Helmerich Chair (2012 – 2017)
Medical Genetics
University of Wisconsin
Madison, WI
Dr. Ikeda’s Research Project
Identification of Genetic Factors Affecting Aging of the Retina
Current Research Interests
Dr. Ikeda uses mouse models to study the genetic and molecular mechanisms of aging. His laboratory studies a mouse mutant showing similar symptoms as observed in age-related macular degeneration (AMD) patients. He has identified the mutation in the gene (Tmem135) associated with mitochondria functions and confirmed that the mutation is indeed causing the AMD-like symptoms.
Another major project is to identify genes that determine the severity of aging symptoms in the retina including neurodegeneration, synaptic abnormality, and inflammation using two mouse strains, one of which shows retinal aging symptoms earlier than the other. He has found that a mutation in the bloom syndrome gene (Blm) gene involved in DNA damage repair is responsible for the early-onset of aging symptoms and that Blm may have a role in the mitochondrial function.

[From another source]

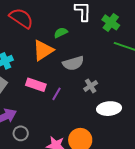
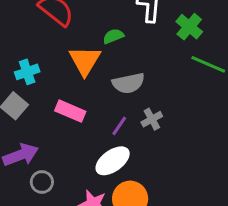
orange triangle: (43, 50) -> (85, 61), turned -30
purple line: (56, 94) -> (119, 126), moved
white ellipse: (109, 109) -> (113, 161), moved, turned -35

The retina of a mutant mouse with accelerated aging symptoms show AMD-like phenotypes such as accumulation of autofluorescence and inflammation.Specifically, Dr. Ikeda’s laboratory aims to identify gene mutations that lead to early onset of aging phenotypes in the mouse retina. His laboratory also aims to identify genes that cause the difference in the severity of age-dependent retinal abnormalities observed between two mouse inbred strains. Dr. Ikeda hopes that identification of these genes will allow him to elucidate the molecular mechanisms causing the age-dependent retinal abnormalities, and therefore, enhance our understanding of age-dependent retinal diseases and aging of the retina.